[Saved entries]
* * * * * * * * *
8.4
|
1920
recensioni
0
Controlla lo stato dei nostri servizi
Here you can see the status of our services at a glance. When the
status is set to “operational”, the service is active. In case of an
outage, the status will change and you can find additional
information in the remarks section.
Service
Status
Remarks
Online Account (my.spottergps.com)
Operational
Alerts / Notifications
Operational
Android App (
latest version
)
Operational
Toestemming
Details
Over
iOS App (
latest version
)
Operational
* * * * * * * * *
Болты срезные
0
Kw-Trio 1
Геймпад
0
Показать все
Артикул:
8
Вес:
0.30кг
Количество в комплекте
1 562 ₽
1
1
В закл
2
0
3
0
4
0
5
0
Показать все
* * * * * * * * *
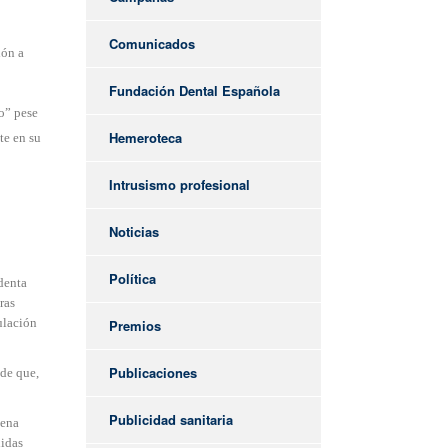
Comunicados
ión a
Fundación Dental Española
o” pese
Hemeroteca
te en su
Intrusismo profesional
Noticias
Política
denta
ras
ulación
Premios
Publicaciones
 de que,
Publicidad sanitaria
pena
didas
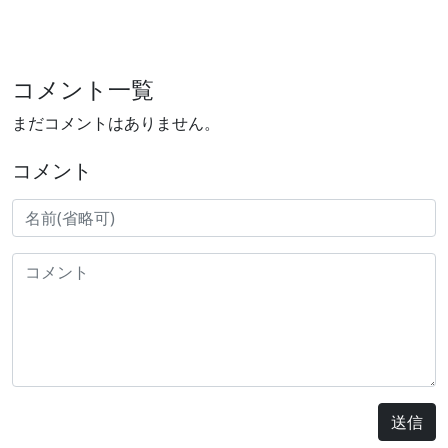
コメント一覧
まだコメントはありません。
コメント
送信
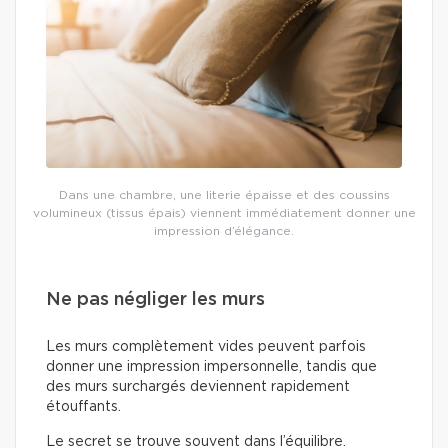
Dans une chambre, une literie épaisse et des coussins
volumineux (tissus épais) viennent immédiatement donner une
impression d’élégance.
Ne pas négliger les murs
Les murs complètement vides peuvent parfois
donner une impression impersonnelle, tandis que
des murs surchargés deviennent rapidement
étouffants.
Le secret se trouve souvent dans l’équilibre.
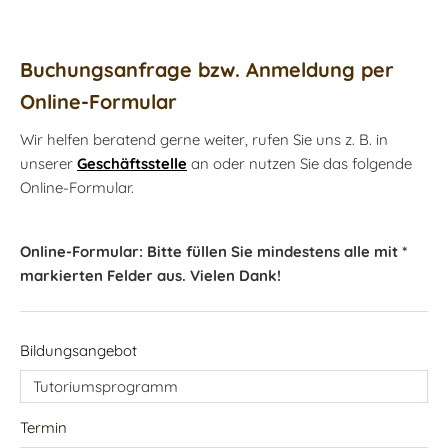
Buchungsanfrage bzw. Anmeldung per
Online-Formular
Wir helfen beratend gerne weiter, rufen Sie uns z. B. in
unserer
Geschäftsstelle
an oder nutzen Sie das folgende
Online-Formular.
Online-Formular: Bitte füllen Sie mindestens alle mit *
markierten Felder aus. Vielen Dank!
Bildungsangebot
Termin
* * * * * * * * *
Filter the entries down to the lines containing "murs". Copy each of those lines.

* Answer to this problem:
Ne pas négliger les murs
Les murs complètement vides peuvent parfois
des murs surchargés deviennent rapidement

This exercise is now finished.